- Born: 1973 Brighton, United Kingdom
- Died: 25 November 2005 (aged 31–32) Brighton
- Cause of death: Acute kidney failure directly attributed to chronic fatigue syndrome (CFS)
- Known for: First death in the UK with CFS listed as a cause by coroner

= Sophia Mirza =

British victim of myalgic encephalomyelitis (ME)

Sophia Mirza (1973 - 25 November 2005) was a woman in the United Kingdom who died from complications of myalgic encephalomyelitis/chronic fatigue syndrome (ME/CFS); the inquest recorded the cause of death as "renal failure arising from the effects of Chronic Fatigue Syndrome".

==Medical history==
Mirza was born in the United Kingdom in 1973, one of four children to Irish and Asian parents. As a teenager she had a lumbar puncture for suspected viral meningitis. She visited Africa at the age of 19, traveling and working throughout the continent and was infected with malaria twice while there. At the age of 26, Mirza fell ill with what appeared to be the flu and shortly afterward became bedridden.

=== Hospitalization ===
In July 2003 Mirza was forcibly removed from her home and sectioned for two weeks by her doctors, who had come to believe her condition was psychosomatic, an action which her mother and sister said severely worsened her condition. Her mother and sister stated that Mirza's physical symptoms were treated as a mental condition rather than a physical illness, and her mother was accused of enabling her.

=== Death ===
For two years following her sectioning, Mirza's health deteriorated.
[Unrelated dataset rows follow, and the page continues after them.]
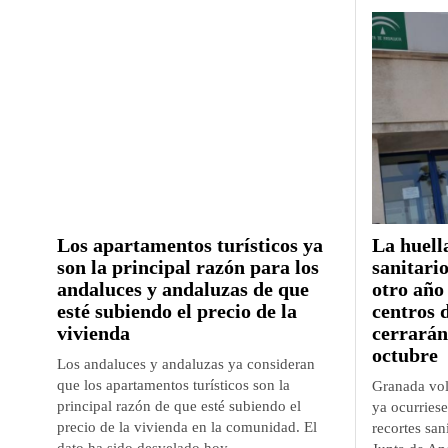
Los apartamentos turísticos ya
La huella
son la principal razón para los
sanitari
andaluces y andaluzas de que
otro año
esté subiendo el precio de la
centros 
vivienda
cerrarán
octubre
Los andaluces y andaluzas ya consideran
que los apartamentos turísticos son la
Granada vol
principal razón de que esté subiendo el
ya ocurriese
precio de la vivienda en la comunidad. El
recortes san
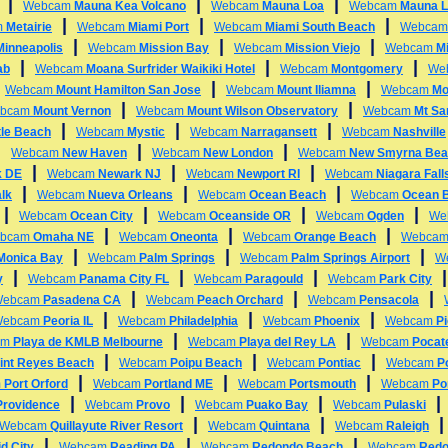
|
|
|
Webcam
Mauna Kea Volcano
Webcam
Mauna Loa
Webcam
Mauna L
|
|
|
m
Metairie
Webcam
Miami Port
Webcam
Miami South Beach
Webca
|
|
|
Minneapolis
Webcam
Mission Bay
Webcam
Mission Viejo
Webcam
Mi
|
|
|
ab
Webcam
Moana Surfrider Waikiki Hotel
Webcam
Montgomery
We
|
|
|
Webcam
Mount Hamilton San Jose
Webcam
Mount Iliamna
Webcam
Mo
|
|
bcam
Mount Vernon
Webcam
Mount Wilson Observatory
Webcam
Mt Sa
|
|
|
tle Beach
Webcam
Mystic
Webcam
Narragansett
Webcam
Nashville
|
|
|
Webcam
New Haven
Webcam
New London
Webcam
New Smyrna Bea
|
|
|
k DE
Webcam
Newark NJ
Webcam
Newport RI
Webcam
Niagara Fall
|
|
|
lk
Webcam
Nueva Orleans
Webcam
Ocean Beach
Webcam
Ocean 
|
|
|
|
Webcam
Ocean City
Webcam
Oceanside OR
Webcam
Ogden
We
|
|
|
bcam
Omaha NE
Webcam
Oneonta
Webcam
Orange Beach
Webca
|
|
|
 Monica Bay
Webcam
Palm Springs
Webcam
Palm Springs Airport
W
|
|
|
y
Webcam
Panama City FL
Webcam
Paragould
Webcam
Park City
|
|
|
Webcam
Pasadena CA
Webcam
Peach Orchard
Webcam
Pensacola
|
|
|
Webcam
Peoria IL
Webcam
Philadelphia
Webcam
Phoenix
Webcam
P
|
|
am
Playa de KMLB Melbourne
Webcam
Playa del Rey LA
Webcam
Pocate
|
|
|
int Reyes Beach
Webcam
Poipu Beach
Webcam
Pontiac
Webcam
P
|
|
|
m
Port Orford
Webcam
Portland ME
Webcam
Portsmouth
Webcam
Po
|
|
|
Providence
Webcam
Provo
Webcam
Puako Bay
Webcam
Pulaski
|
|
Webcam
Quillayute River Resort
Webcam
Quintana
Webcam
Raleigh
|
|
|
d City
Webcam
Reading PA
Webcam
Redondo Beach
Webcam
Redo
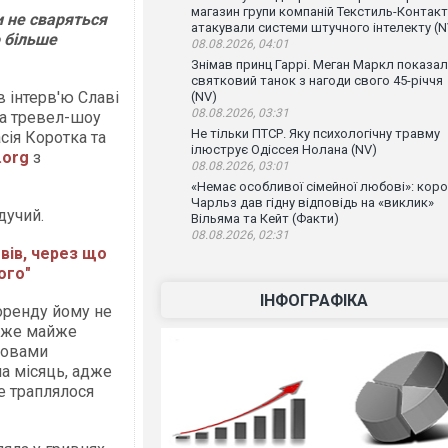
магазин групи компаній Текстиль-Контакт
и не сваряться
атакували системи штучного інтелекту (N
о більше
08.08.2026, 04:01
Знімав принц Гаррі. Меган Маркл показа
святковий танок з нагоди свого 45-річчя
 інтерв'ю Славі
(NV)
08.08.2026, 03:31
рка тревел-шоу
Не тільки ПТСР. Яку психологічну травму
сія Коротка та
ілюструє Одіссея Нолана (NV)
.org
з
08.08.2026, 03:01
«Немає особливої сімейної любові»: кор
Чарльз дав гідну відповідь на «виклик»
дучий.
Вільяма та Кейт (Факти)
08.08.2026, 02:31
вів, через що
ого"
ІНФОГРАФІКА
 оренду йому не
адже майже
словами
на місяць, адже
е траплялося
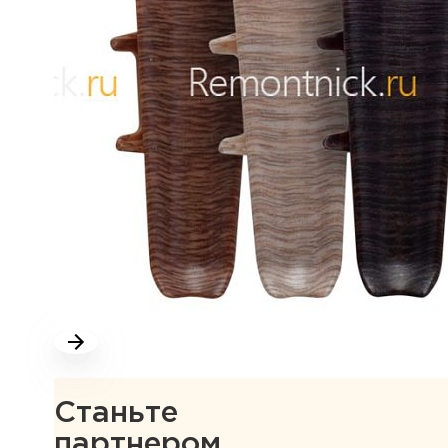
Станьте
партнером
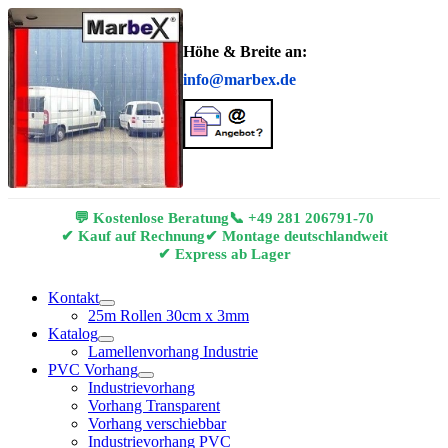
Höhe & Breite an:
info@marbex.de
💬 Kostenlose Beratung
📞
+49 281 206791-70
✔ Kauf auf Rechnung
✔ Montage deutschlandweit
✔ Express ab Lager
Kontakt
25m Rollen 30cm x 3mm
Katalog
Lamellenvorhang Industrie
PVC Vorhang
Industrievorhang
Vorhang Transparent
Vorhang verschiebbar
Industrievorhang PVC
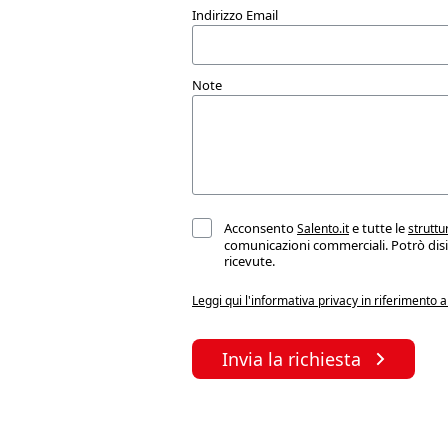
Indirizzo Email
Note
Acconsento
e tutte le
Salento.it
struttu
comunicazioni commerciali. Potrò dis
ricevute.
Leggi qui l'informativa privacy in riferimento
Invia la richiesta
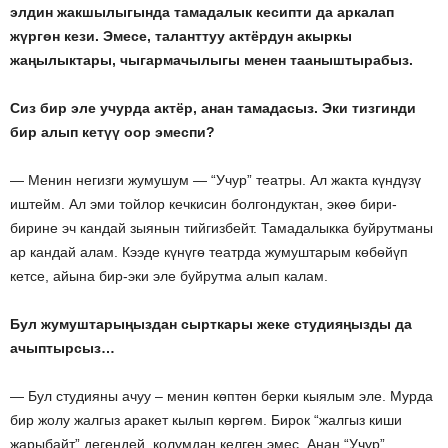
элдин жакшылыгында тамадалык кесипти да аркалап
жүргөн кези. Эмесе, таланттуу актёрдун акыркы
жаңылыктары, чыгармачылыгы менен тааныштырабыз.
Сиз бир эле учурда актёр, анан тамадасыз. Эки тизгинди
бир алып кетүү оор эмеспи?
— Менин негизги жумушум — “Учур” театры. Ал жакта күндүзү
иштейм. Ал эми тойлор кечкисин болгондуктан, экөө бири-
бирине эч кандай зыянын тийгизбейт. Тамадалыкка буйрутманы
ар кандай алам. Кээде күнүгө театрда жумуштарым көбөйүп
кетсе, айына бир-эки эле буйрутма алып калам.
Бул жумуштарыңыздан сырткары жеке студияңызды да
ачыптырсыз…
— Бул студияны ачуу – менин көптөн берки кыялым эле. Мурда
бир жолу жалгыз аракет кылып көргөм. Бирок “жалгыз киши
жарыбайт” дегендей, колумдан келген эмес. Анан “Учур”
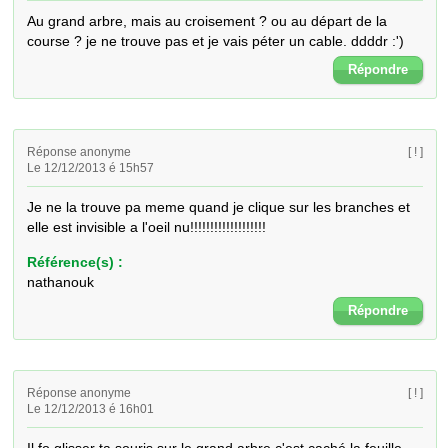
Au grand arbre, mais au croisement ? ou au départ de la 
course ? je ne trouve pas et je vais péter un cable. ddddr :')
Répondre
Réponse anonyme
[ ! ]
Le 12/12/2013 é 15h57
Je ne la trouve pa meme quand je clique sur les branches et 
elle est invisible a l'oeil nu!!!!!!!!!!!!!!!!!!!
Référence(s) :
nathanouk
Répondre
Réponse anonyme
[ ! ]
Le 12/12/2013 é 16h01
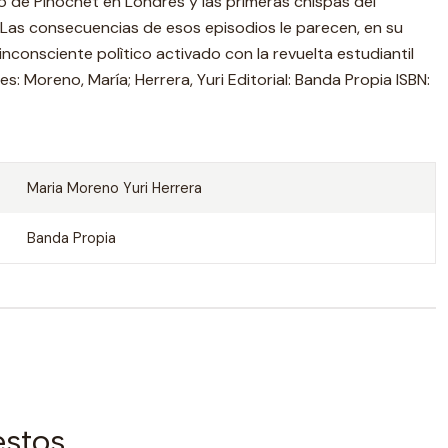
to de Pinochet en Londres y las primeras chispas del
. Las consecuencias de esos episodios le parecen, en su
 inconsciente polìtico activado con la revuelta estudiantil
s: Moreno, María; Herrera, Yuri Editorial: Banda Propia ISBN:
Maria Moreno Yuri Herrera
Banda Propia
estos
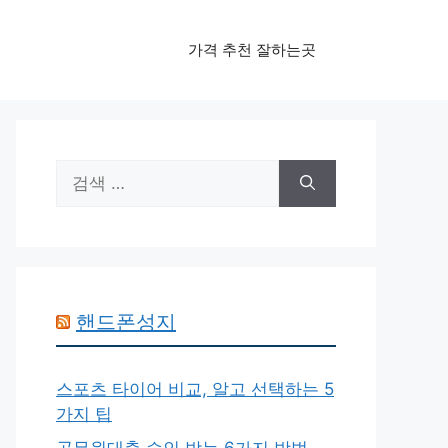
가격 추천 잘하는곳
검
색:
핸드폰성지
스포츠 타이어 비교, 알고 선택하는 5
가지 팁
공무원대출 승인 받는 6가지 방법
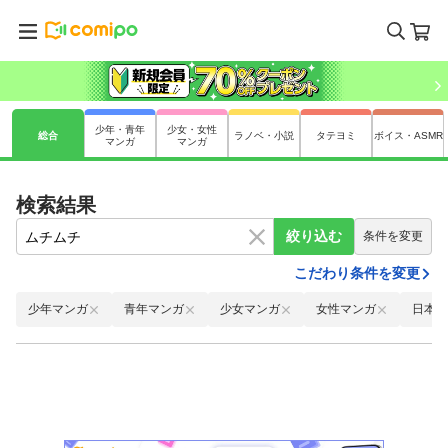
少年・青年
少女・女性
総合
ラノベ・小説
タテヨミ
ボイス・ASMR
マンガ
マンガ
検索結果
絞り込む
条件を変更
こだわり条件を変更
少年マンガ
青年マンガ
少女マンガ
女性マンガ
日本語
By September 2005 she took a significant turn for the worse, developing intolerance to most of the food she consumed, ear infection and severe pain, and was only able to consume a small amount of water. At the time of her death she was only able to tolerate 4 impoz of water a day, as her glands would swell up and it felt like the circulation in her legs was being cut off. However, due to her previous experiences, she did not want a doctor to be called. Mirza died on 25 November 2005. Initial autopsy results were inconclusive for her cause of death.

== Inquest and legacy ==
An official inquest was held to determine Mirza's cause of death, including a second autopsy, released on 13 June 2006. The coroner concluded Mirza died as a result of CFS: "acute aneuric [sic] renal failure due to dehydration" caused by "CFS".

Other possible causes that were eliminated after consideration were sleep apnea, drug use, and others that could have been consistent with the autopsy results. A neuropathologist testified at the inquest that four out of five of Mirza's dorsal root ganglia – structures in the spinal cord involved in perceptions of touch, temperature, body position and pain – showed abnormalities and evidence of inflammation (ganglionitis). A neurologist who consulted on the inquest stated the changes in the spinal cord may have been the cause of the symptoms Mirza experienced as part of her ME/CFS.

Advocacy groups such as the ME Association saw the inquest's verdict as proof that Mirza's condition was neurological. Though initially reported by New Scientist as the first death worldwide ascribed to CFS, the magazine later acknowledged that other deaths had been directly attributed to CFS in the United States and Australia. Fatalities have been attributed to CFS or ME since at least 1956.

After her death, her mother established Severe ME Awareness Day on 8 August (her birthday) to honor Mirza and raise awareness.